Search the data for "ejendom". Each line containing it is to be copied.

(Page-level text extractions)
-------

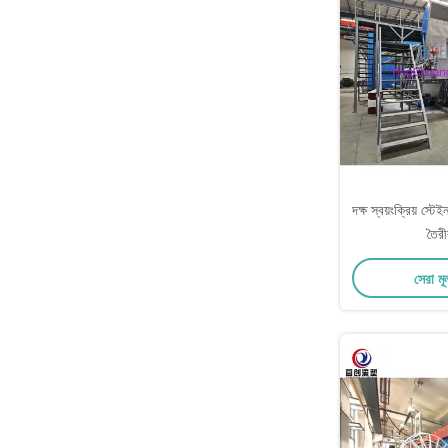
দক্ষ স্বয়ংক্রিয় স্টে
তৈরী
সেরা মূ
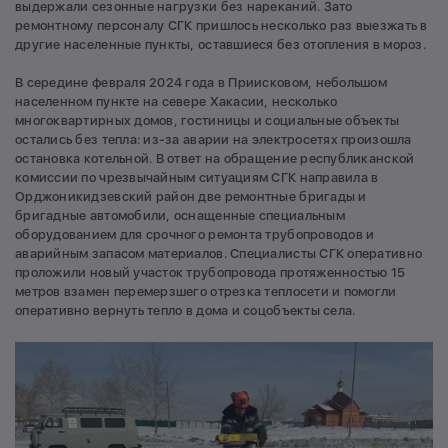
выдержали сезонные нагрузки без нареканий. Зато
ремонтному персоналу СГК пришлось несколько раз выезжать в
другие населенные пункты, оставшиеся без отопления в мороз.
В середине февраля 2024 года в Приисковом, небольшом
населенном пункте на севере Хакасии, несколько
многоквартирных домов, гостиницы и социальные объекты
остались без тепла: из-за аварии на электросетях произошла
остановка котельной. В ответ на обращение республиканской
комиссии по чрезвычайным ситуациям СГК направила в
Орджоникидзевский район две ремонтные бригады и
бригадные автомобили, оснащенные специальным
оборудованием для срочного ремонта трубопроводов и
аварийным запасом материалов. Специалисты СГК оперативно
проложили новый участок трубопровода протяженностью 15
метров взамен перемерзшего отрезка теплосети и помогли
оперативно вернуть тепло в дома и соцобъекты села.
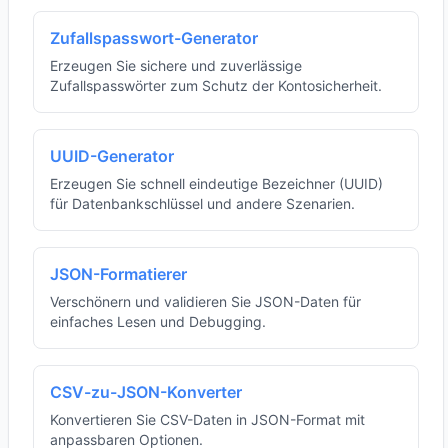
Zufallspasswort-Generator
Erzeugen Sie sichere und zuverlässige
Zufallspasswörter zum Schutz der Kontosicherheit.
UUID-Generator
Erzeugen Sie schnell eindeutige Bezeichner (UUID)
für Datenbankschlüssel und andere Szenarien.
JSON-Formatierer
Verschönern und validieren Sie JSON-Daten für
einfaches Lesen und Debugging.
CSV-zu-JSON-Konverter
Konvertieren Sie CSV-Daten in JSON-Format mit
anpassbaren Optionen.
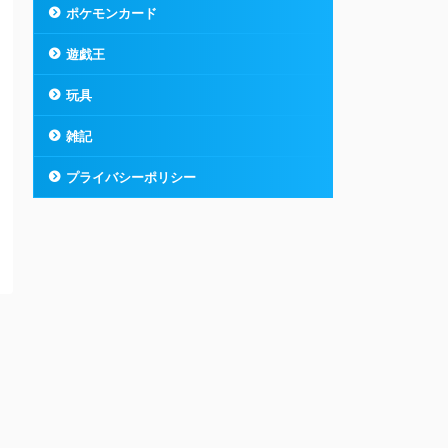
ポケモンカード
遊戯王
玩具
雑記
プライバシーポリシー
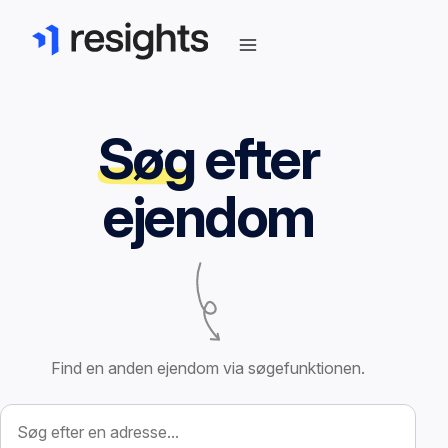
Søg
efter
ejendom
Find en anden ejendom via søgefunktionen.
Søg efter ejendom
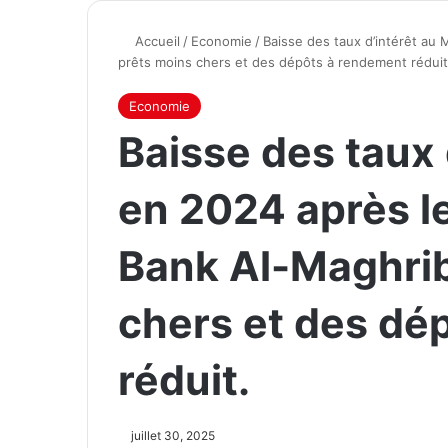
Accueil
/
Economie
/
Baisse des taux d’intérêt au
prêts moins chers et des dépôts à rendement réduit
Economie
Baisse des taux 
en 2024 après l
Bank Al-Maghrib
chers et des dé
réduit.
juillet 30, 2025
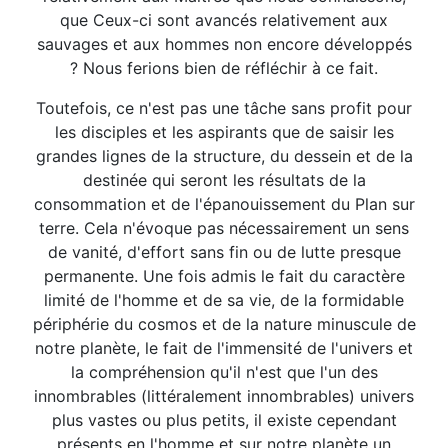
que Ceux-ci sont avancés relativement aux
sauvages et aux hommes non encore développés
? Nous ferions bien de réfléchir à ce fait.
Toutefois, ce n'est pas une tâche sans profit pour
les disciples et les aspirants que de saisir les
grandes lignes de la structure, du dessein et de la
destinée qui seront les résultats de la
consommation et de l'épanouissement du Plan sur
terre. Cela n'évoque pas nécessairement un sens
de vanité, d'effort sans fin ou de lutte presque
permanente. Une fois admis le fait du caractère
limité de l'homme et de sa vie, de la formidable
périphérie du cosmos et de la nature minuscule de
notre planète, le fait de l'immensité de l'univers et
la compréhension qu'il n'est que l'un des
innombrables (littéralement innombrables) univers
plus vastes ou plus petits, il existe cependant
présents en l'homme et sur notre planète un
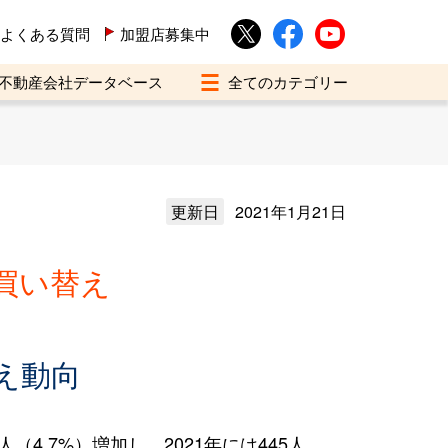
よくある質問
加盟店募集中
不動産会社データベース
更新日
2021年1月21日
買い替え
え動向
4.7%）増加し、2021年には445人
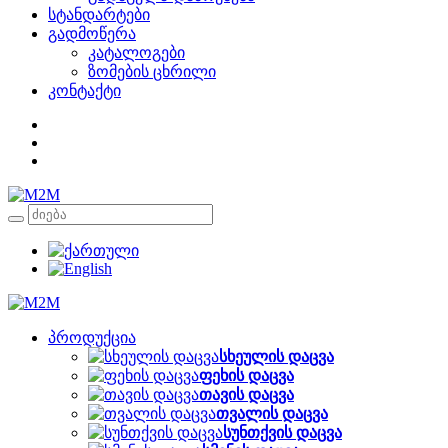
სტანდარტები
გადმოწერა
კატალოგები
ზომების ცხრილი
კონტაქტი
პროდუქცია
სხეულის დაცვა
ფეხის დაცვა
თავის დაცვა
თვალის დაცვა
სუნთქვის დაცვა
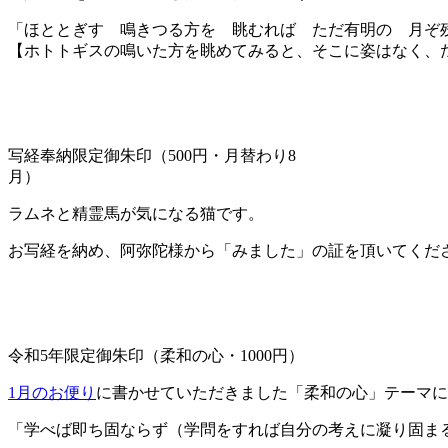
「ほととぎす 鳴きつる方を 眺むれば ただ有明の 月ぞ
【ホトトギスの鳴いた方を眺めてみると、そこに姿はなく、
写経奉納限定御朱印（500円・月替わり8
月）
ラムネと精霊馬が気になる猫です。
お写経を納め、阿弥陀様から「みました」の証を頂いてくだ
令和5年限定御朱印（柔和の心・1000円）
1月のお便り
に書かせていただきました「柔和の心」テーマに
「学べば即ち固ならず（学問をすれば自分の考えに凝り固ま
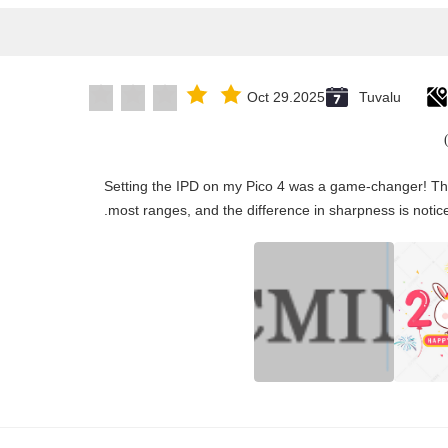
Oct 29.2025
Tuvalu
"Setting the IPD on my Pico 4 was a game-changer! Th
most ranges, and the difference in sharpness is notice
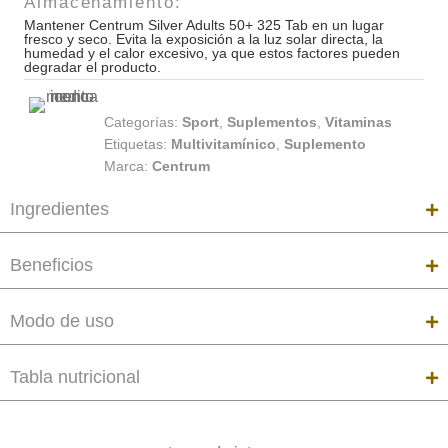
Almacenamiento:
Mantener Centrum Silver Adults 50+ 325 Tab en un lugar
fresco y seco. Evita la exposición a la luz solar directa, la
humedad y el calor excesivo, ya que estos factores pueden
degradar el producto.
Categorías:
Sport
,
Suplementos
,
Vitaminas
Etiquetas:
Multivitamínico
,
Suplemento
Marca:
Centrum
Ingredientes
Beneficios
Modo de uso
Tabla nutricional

-------

## [Response area]
ejendom
Find en anden ejendom via søgefunktionen.
Søg efter ejendom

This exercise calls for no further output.